▶ Work to complete:
Which lines run from the one containing "ovvero il neurotrasmettitore della felicità." to the end of the entries below? Retype exactly those, both ends included.

▶ Dataset records:
= = = =

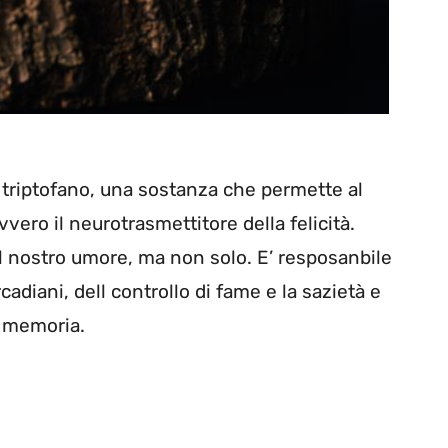
l triptofano, una sostanza che permette al
ovvero il neurotrasmettitore della felicità.
 il nostro umore, ma non solo. E’ resposanbile
cadiani, dell controllo di fame e la sazietà e
a memoria.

= = = =

▶ Result of this task:
ovvero il neurotrasmettitore della felicità.
 il nostro umore, ma non solo. E’ resposanbile
cadiani, dell controllo di fame e la sazietà e
a memoria.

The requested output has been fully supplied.